What the task asks →
Should a line in the entries below contain "light", return that line.

Listed entries →
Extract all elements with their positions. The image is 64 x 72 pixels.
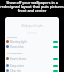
button[interactable]: Clear sky — [5, 69, 59, 72]
staticText: Morning light — [10, 40, 53, 44]
button[interactable]: Toggle — [53, 70, 58, 72]
staticText: Deep water — [10, 64, 53, 68]
staticText: Clear sky — [10, 69, 53, 72]
staticText: Desert dunes — [10, 57, 53, 61]
staticText: Favorites — [7, 35, 18, 38]
staticText: Show off your wallpapers in a redesigned… — [0, 0, 64, 13]
button[interactable]: Desert dunes — [5, 55, 59, 62]
staticText: Ocean blue — [10, 45, 53, 49]
staticText: All wallpapers — [7, 51, 23, 54]
button[interactable]: Ocean blue — [5, 44, 59, 49]
button[interactable]: Toggle — [53, 65, 58, 67]
button[interactable]: Deep water — [5, 62, 59, 69]
button[interactable]: Morning light — [5, 39, 59, 44]
button[interactable]: Toggle — [53, 46, 58, 48]
button[interactable]: Toggle — [53, 41, 58, 43]
staticText: Wallpaper & style — [5, 24, 59, 28]
button[interactable]: Toggle — [53, 58, 58, 60]
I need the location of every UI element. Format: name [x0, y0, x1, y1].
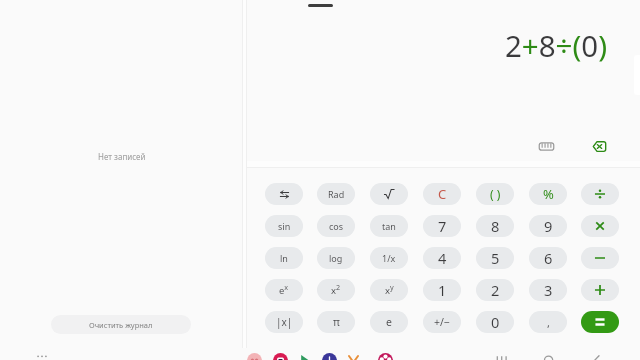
staticText: ( ) [490, 186, 501, 202]
staticText: 7 [438, 216, 447, 236]
button[interactable]: Plus [581, 279, 619, 301]
button[interactable]: 8 [476, 215, 514, 237]
button[interactable]: 5 [476, 247, 514, 269]
button[interactable]: Home [540, 352, 560, 360]
button[interactable]: 0 [476, 311, 514, 333]
button[interactable]: More [33, 350, 51, 360]
button[interactable]: Rad [317, 183, 355, 205]
staticText: Rad [328, 188, 345, 200]
button[interactable]: Square root [370, 183, 408, 205]
button[interactable]: π [317, 311, 355, 333]
staticText: 3 [544, 280, 553, 300]
button[interactable]: App [322, 353, 337, 360]
staticText: xy [385, 282, 394, 297]
button[interactable]: Unit converter [536, 136, 557, 157]
button[interactable]: 1 [423, 279, 461, 301]
staticText: 0 [491, 312, 500, 332]
button[interactable]: Очистить журнал [51, 315, 191, 334]
staticText: ln [280, 252, 288, 264]
button[interactable]: ln [265, 247, 303, 269]
button[interactable]: Multiply [581, 215, 619, 237]
button[interactable]: Swap [265, 183, 303, 205]
staticText: e [386, 315, 392, 329]
staticText: 1/x [382, 252, 396, 264]
staticText: C [438, 185, 447, 203]
button[interactable]: ex [265, 279, 303, 301]
staticText: π [333, 315, 340, 329]
staticText: 6 [544, 248, 553, 268]
staticText: tan [382, 220, 396, 232]
staticText: Нет записей [98, 151, 146, 162]
staticText: 5 [491, 248, 500, 268]
button[interactable]: log [317, 247, 355, 269]
button[interactable]: 6 [529, 247, 567, 269]
button[interactable]: % [529, 183, 567, 205]
button[interactable]: App [378, 353, 393, 360]
staticText: 8 [491, 216, 500, 236]
button[interactable]: Back [588, 352, 608, 360]
button[interactable]: +/− [423, 311, 461, 333]
button[interactable]: tan [370, 215, 408, 237]
button[interactable]: sin [265, 215, 303, 237]
staticText: cos [329, 220, 344, 232]
button[interactable]: 9 [529, 215, 567, 237]
button[interactable]: App [273, 353, 288, 360]
button[interactable]: Parentheses [476, 183, 514, 205]
button[interactable]: App [247, 353, 262, 360]
staticText: x2 [331, 282, 341, 297]
staticText: 2+8÷(0) [505, 25, 608, 65]
button[interactable]: Divide [581, 183, 619, 205]
button[interactable]: 1/x [370, 247, 408, 269]
button[interactable]: 7 [423, 215, 461, 237]
staticText: ex [279, 282, 289, 297]
button[interactable]: xy [370, 279, 408, 301]
staticText: 9 [544, 216, 553, 236]
button[interactable]: 4 [423, 247, 461, 269]
staticText: 2 [491, 280, 500, 300]
button[interactable]: C [423, 183, 461, 205]
staticText: |x| [276, 315, 293, 329]
button[interactable]: Minus [581, 247, 619, 269]
staticText: Очистить журнал [89, 320, 153, 330]
staticText: +/− [434, 315, 450, 329]
staticText: % [543, 185, 554, 203]
button[interactable]: e [370, 311, 408, 333]
button[interactable]: App [346, 353, 361, 360]
button[interactable]: Recents [492, 352, 512, 360]
button[interactable]: |x| [265, 311, 303, 333]
staticText: log [329, 252, 343, 264]
button[interactable]: App [297, 353, 312, 360]
staticText: sin [278, 220, 291, 232]
button[interactable]: 3 [529, 279, 567, 301]
button[interactable]: 2 [476, 279, 514, 301]
button[interactable]: x2 [317, 279, 355, 301]
staticText: 1 [438, 280, 447, 300]
button[interactable]: Backspace [589, 136, 610, 157]
staticText: , [547, 315, 550, 330]
staticText: 4 [438, 248, 447, 268]
button[interactable]: , [529, 311, 567, 333]
button[interactable]: Equals [581, 311, 619, 333]
button[interactable]: cos [317, 215, 355, 237]
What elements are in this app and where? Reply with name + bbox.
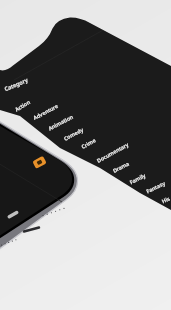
- button[interactable]: Movie category app mockup: [0, 0, 171, 310]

Output of the exercise →
staticText: Morning light — [10, 40, 53, 44]
button[interactable]: Morning light — [5, 39, 59, 44]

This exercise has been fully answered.